=== Records provided ===
————
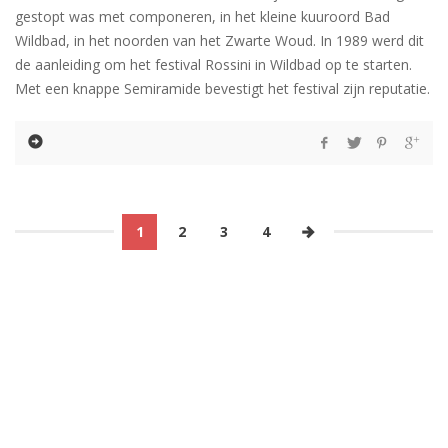
gestopt was met componeren, in het kleine kuuroord Bad
Wildbad, in het noorden van het Zwarte Woud. In 1989 werd dit
de aanleiding om het festival Rossini in Wildbad op te starten.
Met een knappe Semiramide bevestigt het festival zijn reputatie.
1
2
3
4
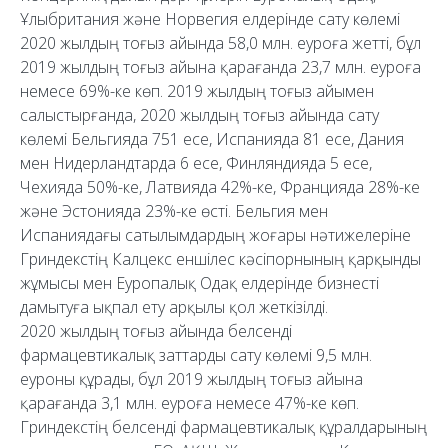
Ұлыбритания және Норвегия елдерінде сату көлемі
2020 жылдың тоғыз айында 58,0 млн. еуроға жетті, бұл
2019 жылдың тоғыз айына қарағанда 23,7 млн. еуроға
немесе 69%-ке көп. 2019 жылдың тоғыз айымен
салыстырғанда, 2020 жылдың тоғыз айында сату
көлемі Бельгияда 751 есе, Испанияда 81 есе, Дания
мен Нидерландтарда 6 есе, Финляндияда 5 есе,
Чехияда 50%-ке, Латвияда 42%-ке, Францияда 28%-ке
және Эстонияда 23%-ке өсті. Бельгия мен
Испаниядағы сатылымдардың жоғары нәтижелеріне
Гриндекстің Калцекс еншілес кәсіпорнының қарқынды
жұмысы мен Еуропалық Одақ елдерінде бизнесті
дамытуға ықпал ету арқылы қол жеткізілді.
2020 жылдың тоғыз айында белсенді
фармацевтикалық заттарды сату көлемі 9,5 млн.
еуроны құрады, бұл 2019 жылдың тоғыз айына
қарағанда 3,1 млн. еуроға немесе 47%-ке көп.
Гриндекстің белсенді фармацевтикалық құралдарының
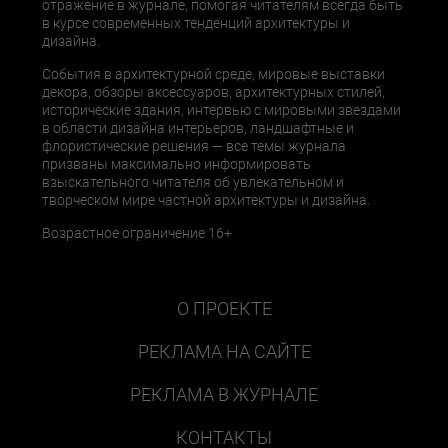
отражение в журнале, помогая читателям всегда быть
в курсе современных тенденций архитектуры и
дизайна.
События в архитектурной среде, мировые выставки
декора, обзоры аксессуаров, архитектурных стилей,
исторические здания, интервью с мировыми звездами
в области дизайна интерьеров, ландшафтные и
флористические решения — все темы журнала
призваны максимально информировать
взыскательного читателя об увлекательном и
творческом мире частной архитектуры и дизайна.
Возрастное ограничение 16+
О ПРОЕКТЕ
РЕКЛАМА НА САЙТЕ
РЕКЛАМА В ЖУРНАЛЕ
КОНТАКТЫ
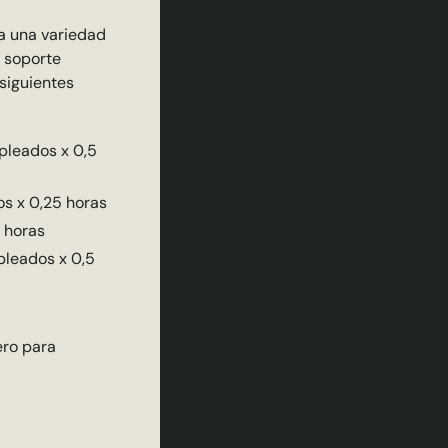
 a una variedad
 soporte
siguientes
pleados x 0,5
s x 0,25 horas
 horas
pleados x 0,5
ero para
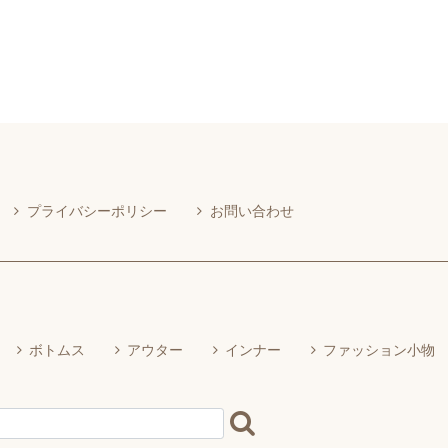
プライバシーポリシー
お問い合わせ
ボトムス
アウター
インナー
ファッション小物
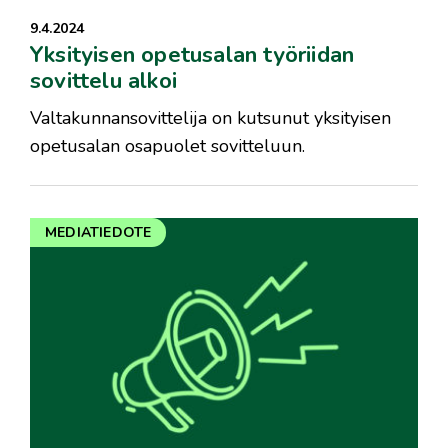
9.4.2024
Yksityisen opetusalan työriidan
sovittelu alkoi
Valtakunnansovittelija on kutsunut yksityisen
opetusalan osapuolet sovitteluun.
MEDIATIEDOTE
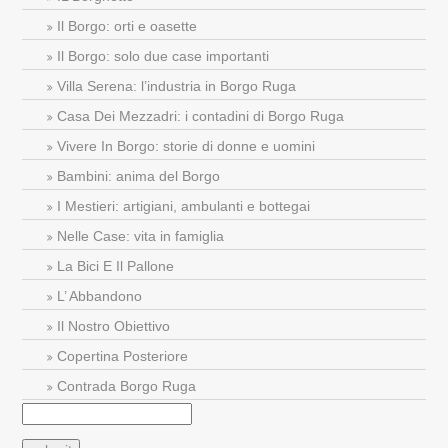
Il Borgo: orti e oasette
Il Borgo: solo due case importanti
Villa Serena: l’industria in Borgo Ruga
Casa Dei Mezzadri: i contadini di Borgo Ruga
Vivere In Borgo: storie di donne e uomini
Bambini: anima del Borgo
I Mestieri: artigiani, ambulanti e bottegai
Nelle Case: vita in famiglia
La Bici E Il Pallone
L’ Abbandono
Il Nostro Obiettivo
Copertina Posteriore
Contrada Borgo Ruga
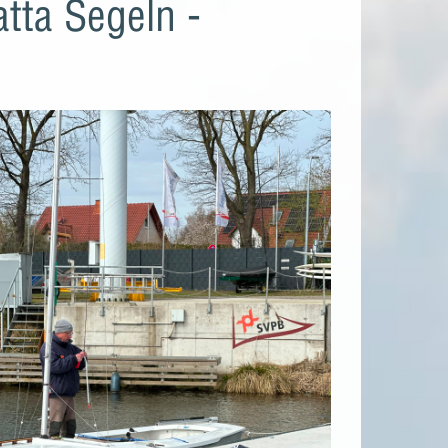
tta Segeln -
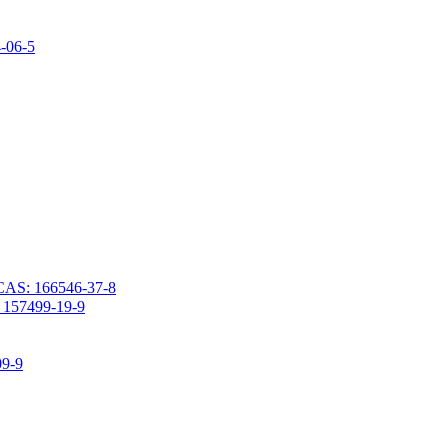
2،4،6،8-تيتراميثيل-6،8
3- (خماسي برومو فينيل ميثوكسي) بروبيل ثنائي ميثيل كلورو سيلان 66546-37-8
كلورو ثنائي ميثيل [3- (2،3،4،5،6-بنتافلوروفينيل) بروبي
1،3-ثنائي فين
————
=== Problem to solve ===
Please return the data above exactly as it stands from the line with "декора, обзоры аксессуаров, архитектурных" to the line with "Contrada Borgo Ruga", keeping both of those lines but none of the pictures.

=== Exercise solution ===
декора, обзоры аксессуаров, архитектурных стилей,
исторические здания, интервью с мировыми звездами
в области дизайна интерьеров, ландшафтные и
флористические решения — все темы журнала
призваны максимально информировать
взыскательного читателя об увлекательном и
творческом мире частной архитектуры и дизайна.
Возрастное ограничение 16+
О ПРОЕКТЕ
РЕКЛАМА НА САЙТЕ
РЕКЛАМА В ЖУРНАЛЕ
КОНТАКТЫ
 a una variedad
 soporte
siguientes
pleados x 0,5
s x 0,25 horas
 horas
pleados x 0,5
ero para
プライバシーポリシー
お問い合わせ
ボトムス
アウター
インナー
ファッション小物
9.4.2024
Yksityisen opetusalan työriidan
sovittelu alkoi
Valtakunnansovittelija on kutsunut yksityisen
opetusalan osapuolet sovitteluun.
MEDIATIEDOTE
Il Borgo: orti e oasette
Il Borgo: solo due case importanti
Villa Serena: l’industria in Borgo Ruga
Casa Dei Mezzadri: i contadini di Borgo Ruga
Vivere In Borgo: storie di donne e uomini
Bambini: anima del Borgo
I Mestieri: artigiani, ambulanti e bottegai
Nelle Case: vita in famiglia
La Bici E Il Pallone
L’ Abbandono
Il Nostro Obiettivo
Copertina Posteriore
Contrada Borgo Ruga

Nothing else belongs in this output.